Comprovando uma hipótese

A primeira coisa a se ter em mente é que todo método científico é baseado em uma hipótese. Portanto, quando falamos em ciência de dados, deve-se definir uma hipótese, que será testada na teoria, ou em um experimento, e será validada ou não.

Em tecnologia, assim como no marketing digital, é bastante usual o conceito do teste AB, que trabalha elementos aleatórios com duas variantes, ou seja, a apresentação de modelos diferentes para dois grupos e a comparação do resultado. Vamos tomar como exemplo uma campanha de apresentação de um novo modelo de veículo que mostrou, em um primeiro momento, que carros exibidos em uma imagem com fundo amarelo venderiam mais do que outros, com fundos com outra cor. A primeira conclusão a ser tirada dessa informação poderia ser que o melhor a fazer seria padronizar todas as fotos adotando o fundo amarelo.

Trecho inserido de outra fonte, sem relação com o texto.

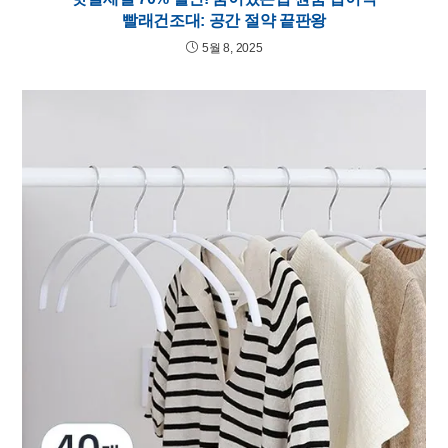
빨래건조대: 공간 절약 끝판왕
5월 8, 2025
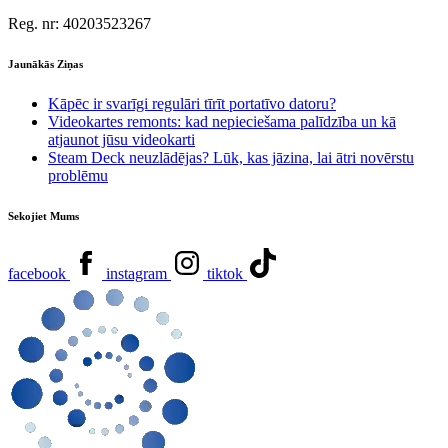
Reg. nr:
40203523267
Jaunākās Ziņas
Kāpēc ir svarīgi regulāri tīrīt portatīvo datoru?
Videokartes remonts: kad nepieciešama palīdzība un kā
atjaunot jūsu videokarti
Steam Deck neuzlādējas? Lūk, kas jāzina, lai ātri novērstu
problēmu
Sekojiet Mums
facebook
instagram
tiktok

Essa tomada de decisão, no entanto, poderia estar equivocada. Porque é preciso analisar todo o contexto e entender se outras condições contribuíram para impactar o comportamento dos consumidores. Será que houve influência do dia da semana em que o anúncio foi apresentado? Junto com as fotografias, a campanha oferecia algum cupom de desconto? Ou seja, todas as variáveis precisam ser testadas separadamente, jamais colocando mais de uma hipótese em uma mesma experimentação.

Quando o teste dá errado, o que fazer?

Perguntar-se ‘o que posso fazer diferente, para dar certo’ é uma postura relevante no processo. É importante saber também que o fato de ter dado errado na primeira vez não significa que não vai dar certo no futuro. Um exemplo clássico é o da tradução por computador. Há 15 anos, essa funcionalidade era um sonho; há 10, funcionava de modo bastante precário; hoje, está tão aprimorada que é amplamente usada até em tarefas profissionais. Conceitualmente, não mudou nada. Apenas foram desenvolvidas novas técnicas de coleta e processamento de informações que possibilitaram refinar o resultado.

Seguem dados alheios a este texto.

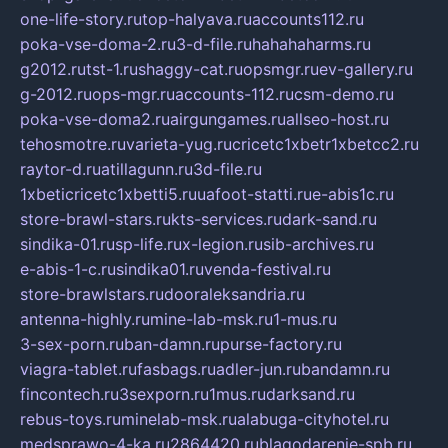
one-life-story.ru
top-halyava.ru
accounts112.ru
poka-vse-doma-2.ru
3-d-file.ru
hahahaharms.ru
g2012.ru
tst-1.ru
shaggy-cat.ru
opsmgr.ru
ev-gallery.ru
g-2012.ru
ops-mgr.ru
accounts-112.ru
csm-demo.ru
poka-vse-doma2.ru
airgungames.ru
allseo-host.ru
tehosmotre.ru
varieta-yug.ru
cricetc1xbetr1xbetcc2.ru
raytor-d.ru
atillagunn.ru
3d-file.ru
1xbeticricetc1xbetti5.ru
uafoot-statti.ru
e-abis1c.ru
store-brawl-stars.ru
kts-services.ru
dark-sand.ru
sindika-01.ru
sp-life.ru
x-legion.ru
sib-archives.ru
e-abis-1-c.ru
sindika01.ru
venda-festival.ru
store-brawlstars.ru
dooraleksandria.ru
antenna-highly.ru
mine-lab-msk.ru
1-mus.ru
3-sex-porn.ru
ban-damn.ru
purse-factory.ru
viagra-tablet.ru
fasbags.ru
adler-jun.ru
bandamn.ru
fincontech.ru
3sexporn.ru
1mus.ru
darksand.ru
rebus-toys.ru
minelab-msk.ru
alabuga-cityhotel.ru
medsprawo-4-ka.ru
2864420.ru
blagodarenie-spb.ru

Lembre-se ainda de que um processo científico é orientado mais pelo fracasso do que pelo sucesso. É comum que uma hipótese funcione no modelo controlado, mas não obtenha bom resultado quando utilizada por um público externo. Nesse caso, o melhor a fazer é voltar ao início do processo e tentar identificar as falhas. Faltou alguma informação? Deixou-se de considerar alguma variável? A conclusão foi fraca?

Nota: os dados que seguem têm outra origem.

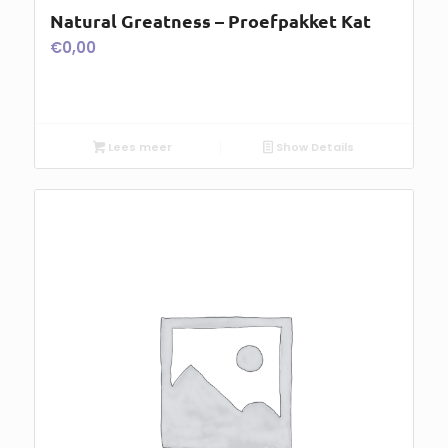
Natural Greatness – Proefpakket Kat
€
0,00
Lees meer
Show Details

Muitos profissionais da área de ciência de dados têm dificuldade em aceitar que hipóteses dão errado com certa frequência. As empresas precisam entender que ciência não é adivinhação de dados e que a história da ciência nos mostra que nenhuma verdade é absoluta.

Saber apresentar os resultados para quem vai colocar o projeto em produção é outra etapa importante. Comece por detalhar os métodos utilizados ou os raciocínios que levaram àquela conclusão. Tenha em mente que comprovar significa confirmar, evidenciar, demonstrar algo. E a comprovação científica é o ato de (com)provar através de experimentos diretos ou indiretos a veracidade de alguma hipótese. Boa sorte!